By GIANNI MOGROVEJO & REBECCA STROUD
Kevin Lyman is the founder of the popular Vans Warped Tour, the longest running touring music festival in North America. Its teen target audience is very familiar with both the tour itself and its creator. That’s why when Brianna Cupples saw a chance to book the man behind the famous tour at her school of Manhattanville College, she made it her mission that he come.
“This is somebody kids know. Kids know his name. Kids know the work he’s done,” said Cupples. “It’s different to have someone like him come in and leave an impression on students compared to someone that they never heard of before.”
But getting him here turned out to be a more difficult process than Cupples had thought. For starters, her school was a small private school of about 1,500 students, and budgets for events were thus limited. She contacted Lyman’s manager and booking agent through email to find out the price to get him here. She needed to raise a total of $2,500, and for almost the next 2 years she would try to obtain that amount.
With the help of the Music Industry Club, which she is a part of, they were able to start with $200. Violet Foulk, who is also a part of the club, helped Cupples to find out whom she needed to talk to in order to make the event happen.
“This is the first big event I’ve ever done on campus so it was me trying to figure out who do I go to, to set it up, who do I go to, to make sure everything is put together,” said Cupples.
Cupples went through many of the school departments to try to raise money for the event, which includes the Center for Career Development, the music department, the mentor center, and the President of Manhattanville College, John Strauss.
“A lot of people were like… listen it’s probably not going to happen,” said Cupples. “Even after going through the departments.”
In order to put the power in the hands of the people, Cupples started a Go Fund Me, where people could donate online to her cause. This alone raised $675. Through everything, she was hopeful that the music department would help her.
Originally, Cupples was told she would probably only receive $100 or $200 from the music department. She stressed that amount of money was more than enough that she would have hoped to receive initially.
During one meeting with the music department, they asked her if she had done many different things to get the event going.
“Yes, I have everything set up. I just can’t do any of the next steps until I actually have the money,” said Cupples.

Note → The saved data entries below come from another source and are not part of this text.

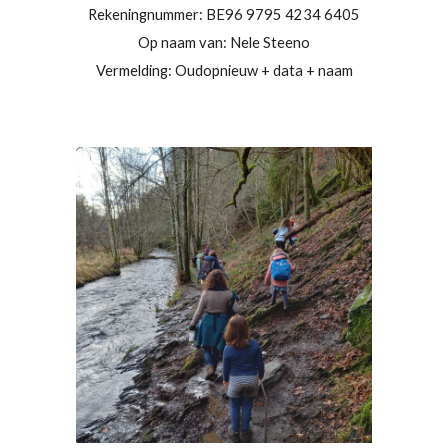
Rekeningnummer:
BE96 9795 4234 6405
Op naam van: Nele Steeno
Vermelding: Oudopnieuw + data + naam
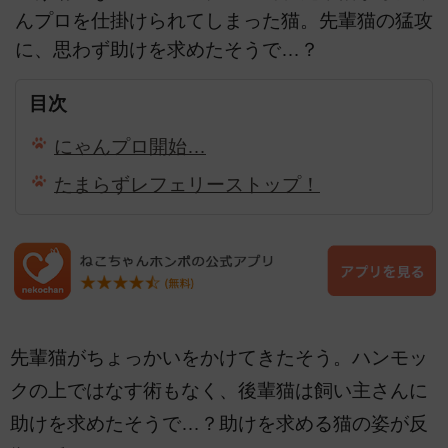
んプロを仕掛けられてしまった猫。先輩猫の猛攻
に、思わず助けを求めたそうで…？
目次
にゃんプロ開始…
たまらずレフェリーストップ！
先輩猫がちょっかいをかけてきたそう。ハンモッ
クの上ではなす術もなく、後輩猫は飼い主さんに
助けを求めたそうで…？助けを求める猫の姿が反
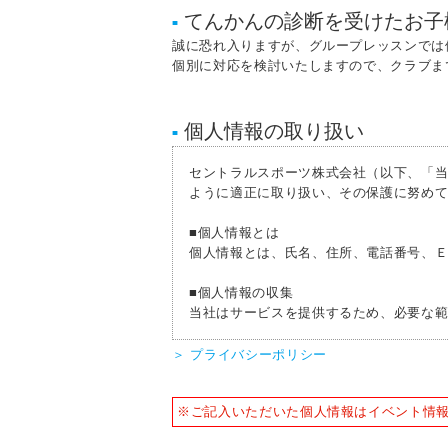
てんかんの診断を受けたお子
■
誠に恐れ入りますが、グループレッスンでは
個別に対応を検討いたしますので、クラブま
個人情報の取り扱い
■
セントラルスポーツ株式会社（以下、「
ように適正に取り扱い、その保護に努め
■個人情報とは
個人情報とは、氏名、住所、電話番号、
■個人情報の収集
当社はサービスを提供するため、必要な
■個人情報の利用
＞ プライバシーポリシー
お客様からお預かりした個人情報は、以
人情報の利用を行いません。
※ご記入いただいた個人情報はイベント情
1) 快適にクラブをご利用いただくため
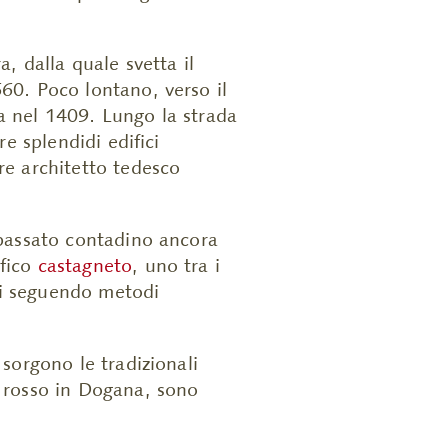
a, dalla quale svetta il
660. Poco lontano, verso il
ta nel 1409. Lungo la strada
re splendidi edifici
bre architetto tedesco
n passato contadino ancora
ifico
castagneto
, uno tra i
gi seguendo metodi
 sorgono le tradizionali
o rosso in Dogana, sono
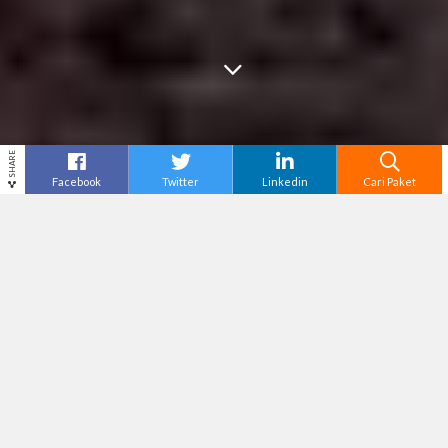
SHARE
Facebook
Twitter
Linkedin
Cari Paket
Cari
Paket Wisata Solo
– Solo tidak hanya terkenal
sebagai kota budaya dan pusat tradisi Jawa,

Her hopes of getting Lyman to the school relied a lot on the music department’s next response. Luckily, they were impressed with her work towards getting him here thus far, so much so that they decided to give her $1,000.
“I kept getting told afterwards, I don’t know how you were able to get that much money because I’ve never seen them give any big number like that ever,” said Cupples.

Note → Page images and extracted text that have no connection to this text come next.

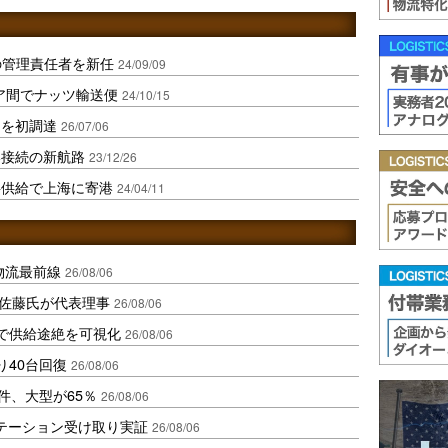
の管理責任者を新任
24/09/09
ア間でナッツ輸送便
24/10/15
ナを初調達
26/07/06
港接続の新航路
23/12/26
料供給で上海に寄港
24/04/11
中国物流最前線
26/08/06
io佐藤氏が代表理事
26/08/06
で供給途絶を可視化
26/08/06
り40台回復
26/08/06
件、大型が65％
26/08/06
ステーション受け取り実証
26/08/06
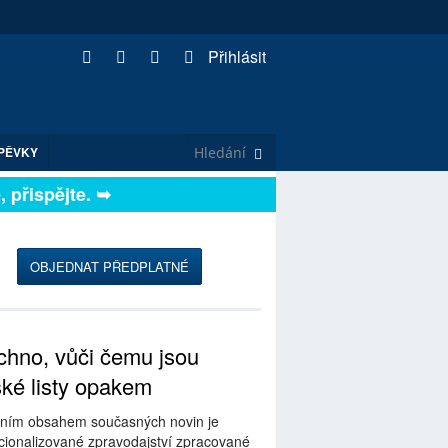
Přihlásit
PĚVKY
řispějte. ➥
OBJEDNAT PŘEDPLATNÉ
hno, vůči čemu jsou
ské listy opakem
ním obsahem současných novin je
ionalizované zpravodajství zpracované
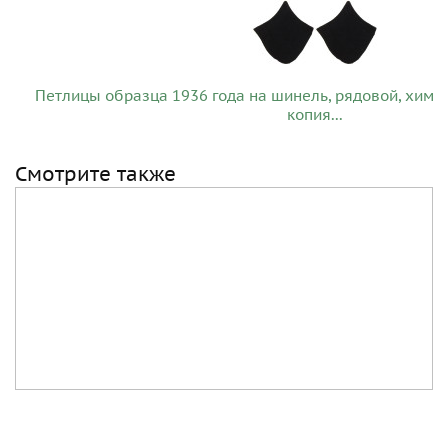
Петлицы образца 1936 года на шинель, рядовой, химич
копия...
Смотрите также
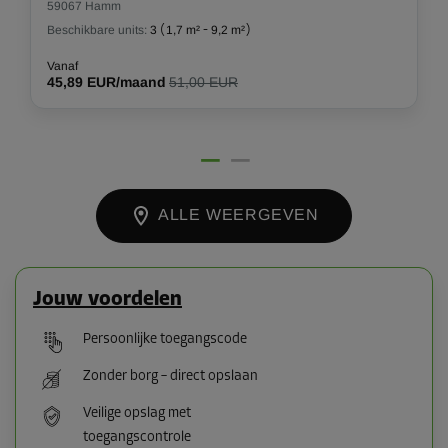
59067 Hamm
Beschikbare units:
3
(
1,7 m²
-
9,2 m²
)
Vanaf
45,89 EUR/maand
51,00 EUR
ALLE WEERGEVEN
Jouw voordelen
Persoonlijke toegangscode
Zonder borg – direct opslaan
Veilige opslag met
toegangscontrole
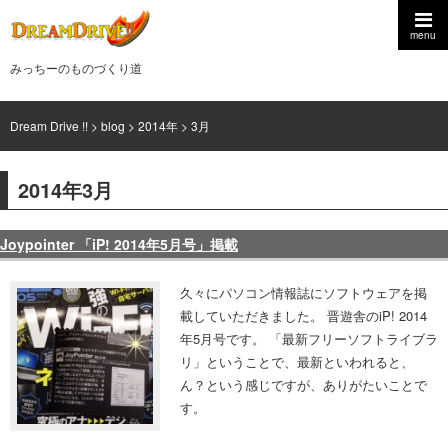
menu
みっちーのものづくり道
Dream Drive !!
>
blog
>
2014年
>
3月
2014年3月
Joypointer 「iP! 2014年5月号」掲載
久々にパソコン情報誌にソフトウェアを掲
載していただきました。 晋遊舎のiP! 2014
年5月号です。 「最新フリーソフトライブラ
リ」ということで、最新といわれると、
ん？という感じですが、ありがたいことで
す。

After a long process of getting the funds to make things happen, the event was finally confirmed.
When the day of the event came however, the anxiousness for Cupples wasn’t over just yet. It became her responsibility to drive to the airport and pick Lyman up.
“I got my car cleaned. I put in new air fresheners. I was like I need to make a good impression on this guy,” said Cupples.
After getting to the airport, she was in the middle of texting him when she suddenly received a call.
“It’s like Kevin Lyman incoming call and I’m like ‘Oh my god I’m not ready for this,” said Cupples. “I don’t know what I’m doing.”
“He was just asking me about my normal life and what kind of music I listen to and just talking about the weather,” said Cupples about Lyman’s laidback persona.
When Kevin Lyman finally came to Manhattanville College, the flyers for the event were all over the school. Cupples had even personally visited music classes to advertise for the event. All the promotion had paid off, as the Pius X room in the music building, which holds about 150-200 people, was full of students and even some faculty that day.
Lyman’s presentation was full of advice to inspiring artists and entrepreneurs. He spoke on the importance of knowing your target audience, and to give back to the world by teaming up with non-profit organizations.
His first piece of advice is that an entrepreneur should start as a freelancer.
“Do what you love, the money will follow,” said Lyman.
Lyman demonstrated this theory early on, as he left a good job and created the Vans Warped Tour.
Cupples mentioned another piece of advice that Lyman had for the students of Manhattanville College.
“Take what you do seriously, but don’t take yourself seriously,” said Lyman.
He also told us that turmoil means change. The bad will hopefully become good. But it is all in the way that one looks at it. Perspective is everything.
“It was a long journey, but a well-worthwhile one–the feedback from students, staff and faculty on the event was spectacular,” said Head of the Music Department Professor Rachlin.
“[The event helped with] educating students about entrepreneurship and the music industry, and it actually inspired a lot of students to seek out internship opportunities,” said Faulk.
When his time had ran out, Kevin had to leave in a taxi to catch a flight to a music business conference in Israel. But he still managed to take pictures and talk to many people in attendance.
“He kept saying ‘I wish I could stay longer,’” Cupples remembers.
Cupples hopes this event will inspire others and “open the door even for a lot of students in general like ‘yeah we’re a small college, but we can get big people to come here’ or just we can do big things in general.”
“Plans are already in the works to bring more guest speakers to Manhattanville for students to learn about the music industry,” said Foulk.
“[This] could be a calling card for her in the future,” said Professor Rachlin of Cupples. “It shows she could have a great future in the concert and booking segment of the music business.”